==== Data section

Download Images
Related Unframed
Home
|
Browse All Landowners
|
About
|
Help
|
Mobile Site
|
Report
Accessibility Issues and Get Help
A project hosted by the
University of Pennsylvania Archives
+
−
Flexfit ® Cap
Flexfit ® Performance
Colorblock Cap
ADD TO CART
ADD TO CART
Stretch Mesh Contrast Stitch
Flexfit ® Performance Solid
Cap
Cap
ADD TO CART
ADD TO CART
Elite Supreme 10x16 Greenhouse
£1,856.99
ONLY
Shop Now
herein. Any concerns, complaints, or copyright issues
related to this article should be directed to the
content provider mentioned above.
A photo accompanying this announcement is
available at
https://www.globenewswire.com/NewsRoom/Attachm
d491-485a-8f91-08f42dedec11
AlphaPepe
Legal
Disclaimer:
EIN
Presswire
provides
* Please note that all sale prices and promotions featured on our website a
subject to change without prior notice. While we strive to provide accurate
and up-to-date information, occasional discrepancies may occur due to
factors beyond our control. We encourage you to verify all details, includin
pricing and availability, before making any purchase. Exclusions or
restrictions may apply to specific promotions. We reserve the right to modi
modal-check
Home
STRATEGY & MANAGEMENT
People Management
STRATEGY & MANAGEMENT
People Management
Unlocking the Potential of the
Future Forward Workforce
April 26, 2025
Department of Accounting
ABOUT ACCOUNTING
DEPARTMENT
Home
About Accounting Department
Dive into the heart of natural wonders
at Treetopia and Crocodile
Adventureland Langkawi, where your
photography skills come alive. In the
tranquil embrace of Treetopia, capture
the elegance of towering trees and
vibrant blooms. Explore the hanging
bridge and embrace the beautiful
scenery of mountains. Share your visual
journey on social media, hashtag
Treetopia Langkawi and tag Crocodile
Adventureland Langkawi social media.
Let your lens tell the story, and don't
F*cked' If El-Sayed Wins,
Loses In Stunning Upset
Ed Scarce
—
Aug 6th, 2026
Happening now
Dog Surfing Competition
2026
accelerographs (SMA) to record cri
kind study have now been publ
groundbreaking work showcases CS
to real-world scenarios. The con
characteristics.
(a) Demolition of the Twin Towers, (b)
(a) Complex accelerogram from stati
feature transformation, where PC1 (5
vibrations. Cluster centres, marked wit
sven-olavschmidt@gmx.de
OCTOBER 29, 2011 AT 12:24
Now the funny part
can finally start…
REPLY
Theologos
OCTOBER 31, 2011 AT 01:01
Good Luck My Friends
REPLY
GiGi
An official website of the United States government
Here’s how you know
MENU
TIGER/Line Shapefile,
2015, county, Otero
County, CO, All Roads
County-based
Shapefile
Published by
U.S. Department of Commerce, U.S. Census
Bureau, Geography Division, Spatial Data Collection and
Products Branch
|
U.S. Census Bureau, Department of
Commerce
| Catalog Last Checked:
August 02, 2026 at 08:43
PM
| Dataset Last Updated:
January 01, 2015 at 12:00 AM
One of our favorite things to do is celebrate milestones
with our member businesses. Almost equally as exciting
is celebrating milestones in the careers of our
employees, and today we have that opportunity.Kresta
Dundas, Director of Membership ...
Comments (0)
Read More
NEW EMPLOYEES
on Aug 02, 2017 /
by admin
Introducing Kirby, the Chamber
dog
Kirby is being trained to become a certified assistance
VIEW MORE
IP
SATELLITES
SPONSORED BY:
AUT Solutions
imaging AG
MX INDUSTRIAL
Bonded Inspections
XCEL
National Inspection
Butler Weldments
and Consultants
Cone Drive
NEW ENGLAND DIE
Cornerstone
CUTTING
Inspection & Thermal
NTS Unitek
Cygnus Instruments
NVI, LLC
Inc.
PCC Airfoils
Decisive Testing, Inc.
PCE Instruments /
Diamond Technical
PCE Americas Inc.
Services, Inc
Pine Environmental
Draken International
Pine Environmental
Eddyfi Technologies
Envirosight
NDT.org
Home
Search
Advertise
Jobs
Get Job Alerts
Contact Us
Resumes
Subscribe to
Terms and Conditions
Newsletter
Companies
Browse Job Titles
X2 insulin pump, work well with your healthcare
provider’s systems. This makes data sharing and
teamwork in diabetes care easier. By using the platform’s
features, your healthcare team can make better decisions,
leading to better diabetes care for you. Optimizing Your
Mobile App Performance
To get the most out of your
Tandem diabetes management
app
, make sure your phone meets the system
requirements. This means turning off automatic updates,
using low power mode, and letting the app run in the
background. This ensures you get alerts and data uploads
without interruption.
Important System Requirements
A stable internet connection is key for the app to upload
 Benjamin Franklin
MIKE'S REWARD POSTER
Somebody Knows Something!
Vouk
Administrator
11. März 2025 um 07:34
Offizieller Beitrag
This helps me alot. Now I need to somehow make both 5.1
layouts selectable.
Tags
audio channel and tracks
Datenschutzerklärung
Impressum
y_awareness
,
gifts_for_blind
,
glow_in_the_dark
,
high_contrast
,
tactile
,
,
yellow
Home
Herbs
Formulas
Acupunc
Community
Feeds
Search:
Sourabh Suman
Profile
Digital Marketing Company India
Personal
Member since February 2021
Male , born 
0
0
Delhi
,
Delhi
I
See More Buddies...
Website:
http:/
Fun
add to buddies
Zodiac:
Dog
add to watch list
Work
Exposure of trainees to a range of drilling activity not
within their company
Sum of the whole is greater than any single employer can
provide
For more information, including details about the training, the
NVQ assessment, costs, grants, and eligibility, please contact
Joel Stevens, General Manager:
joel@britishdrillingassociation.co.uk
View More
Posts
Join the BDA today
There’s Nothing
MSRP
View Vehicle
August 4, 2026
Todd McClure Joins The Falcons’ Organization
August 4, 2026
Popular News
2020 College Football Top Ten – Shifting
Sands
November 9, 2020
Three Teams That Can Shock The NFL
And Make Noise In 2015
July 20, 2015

========

Task brief> Working from the entries above, filter out every line that lacks "provider" and copy what remains.

Answer space>
content provider mentioned above.
provider’s systems. This makes data sharing and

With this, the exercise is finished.